→ **WHAT YOU WILL DO**:
Reproduce the entries below in full, word for word.

STUDY MATERIAL Start Marker

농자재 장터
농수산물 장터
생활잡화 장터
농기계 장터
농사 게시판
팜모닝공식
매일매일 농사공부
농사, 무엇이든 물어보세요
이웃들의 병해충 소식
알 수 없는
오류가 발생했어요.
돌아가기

STUDY MATERIAL End Marker

→ **TASK RESULT**:
농자재 장터
농수산물 장터
생활잡화 장터
농기계 장터
농사 게시판
팜모닝공식
매일매일 농사공부
농사, 무엇이든 물어보세요
이웃들의 병해충 소식
알 수 없는
오류가 발생했어요.
돌아가기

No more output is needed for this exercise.